An incremental MaxCompute source table can also continuously listen to incremental MaxCompute partitioned tables. After the source table reads data from all the existing partitions, it continues to listen to the generation of new partitions. If a new partition is generated, the source table reads data from the new partition.
Note
  • An incremental MaxCompute source table must have level-1 partitions. Level-2 partitions are optional.
  • If you specify a level-2 partition, make sure that it is placed after a level-1 partition.
  • If the partition specified by the startPartition parameter does not exist, the system reads data from the next partition.
Yes For example, if startPartition is set to ds=20191201, data of all partitions that meets the condition of ds >= 20191201 in the incremental MaxCompute partitioned table is loaded.
Assume that an incremental MaxCompute partitioned table contains five partitions.
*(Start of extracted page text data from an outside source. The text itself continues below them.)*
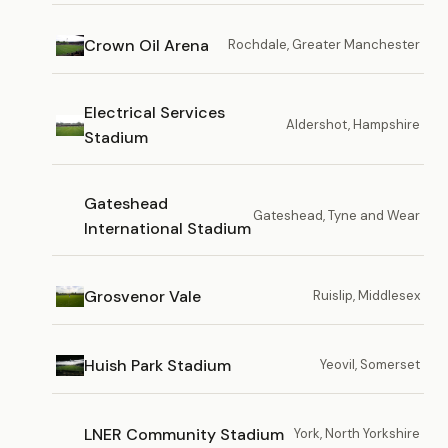
Crown Oil Arena
Rochdale, Greater Manchester
Electrical Services
Aldershot, Hampshire
Stadium
Gateshead
Gateshead, Tyne and Wear
International Stadium
Grosvenor Vale
Ruislip, Middlesex
Huish Park Stadium
Yeovil, Somerset
LNER Community Stadium
York, North Yorkshire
Each partition has two partition key columns with a level-1 partition of ds and level-2 partition of type.
  • ds=20191201,type=a
  • ds=20191201,type=b
  • ds=20191202,type=a
  • ds=20191202,type=b
  • ds=20191202,type=c
If the values of startPartition for the partitions are different, the following partitions meet the preceding condition:
  • ds=20191202
    • ds=20191202,type=a
    • ds=20191202,type=b
    • ds=20191202,type=c
  • ds=20191201,type=c
    • ds=20191202,type=a
    • ds=20191202,type=b
    • ds=20191202,type=c

Field type mapping

MaxCompute data type Data type of Realtime Compute for Apache Flink
TINYINT TINYINT
SMALLINT SMALLINT
INT INT
BIGINT BIGINT
FLOAT FLOAT
DOUBLE DOUBLE
BOOLEAN BOOLEAN
DATETIME TIMESTAMP
TIMESTAMP TIMESTAMP
DECIMAL DECIMAL
BINARY VARBINARY
STRING ARCHAR
Notice
  • Incremental MaxCompute source tables do not support the CHAR, VARCHAR, ARRAY, MAP, or STRUCT data types.
  • You can use the STRING data type instead of the VARCHAR data type.

Sample code

One partition is generated in an incremental MaxCompute source table every day. The partition key column is ds. The incremental MaxCompute source table loads data from partitions whose numbers are greater than or equal to 20191201 and continuously listens to the generation of new partitions.
-- The incremental MaxCompute source table reads data from partitions in the range of [ds=20191201, ∞).
CREATE TABLE odps_source (
    cid VARCHAR,
    rt DOUBLE,
) with (
    type = 'continuous-odps', 
    endPoint = 'your_end_point_name', 
    project = 'your_project_name',
    tableName = 'your_table_name',
    accessId = 'xxxx',
    accessKey = 'xxxx',
    startPartition = 'ds=20191201'
);

CREATE TABLE test (
    cid VARCHAR,
    rt DOUBLE,
) with (
    type='print'
);

INSERT INTO test 
SELECT 
    cid, rt FROM odps_source;

FAQ

  • Q: What do I do if the values of the endPoint and tunnelEndpont parameters in the DDL statement are incorrect?
    A: For more information about the endPoint and tunnelEndpont parameters, see Regions where MaxCompute is available and corresponding endpoints. Incorrect configuration of parameters may lead to the following issues:
    • If the configuration of the endPoint parameter is incorrect, the task publish progress stops at 91%.
    • If the configuration of the tunnelEndpont parameter is incorrect, the task fails.
  • Q: How does the incremental MaxCompute data storage read data in an incremental MaxCompute source table?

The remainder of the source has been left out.